Exercise -
Search term "Тодоренко": please copy every line of the records below that contains it.
=== Data ===
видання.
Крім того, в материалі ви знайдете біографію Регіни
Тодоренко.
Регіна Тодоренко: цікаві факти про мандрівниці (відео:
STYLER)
===
=== Data ===
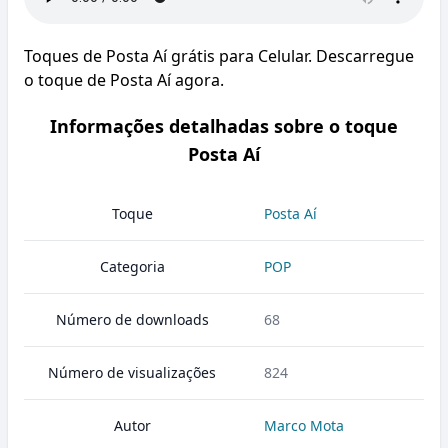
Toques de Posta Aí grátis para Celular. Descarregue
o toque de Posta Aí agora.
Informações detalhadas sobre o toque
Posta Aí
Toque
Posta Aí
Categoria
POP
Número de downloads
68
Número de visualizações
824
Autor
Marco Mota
===
=== Data ===
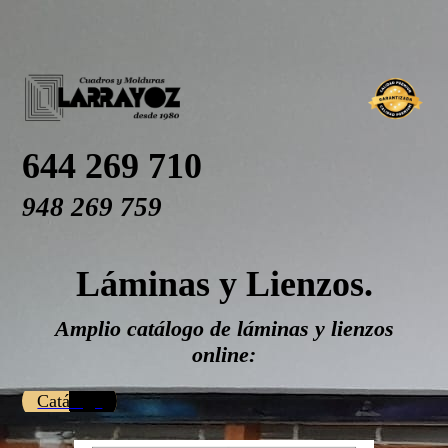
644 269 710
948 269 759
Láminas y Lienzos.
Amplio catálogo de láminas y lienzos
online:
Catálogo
===
Result -
Тодоренко.
Регіна Тодоренко: цікаві факти про мандрівниці (відео:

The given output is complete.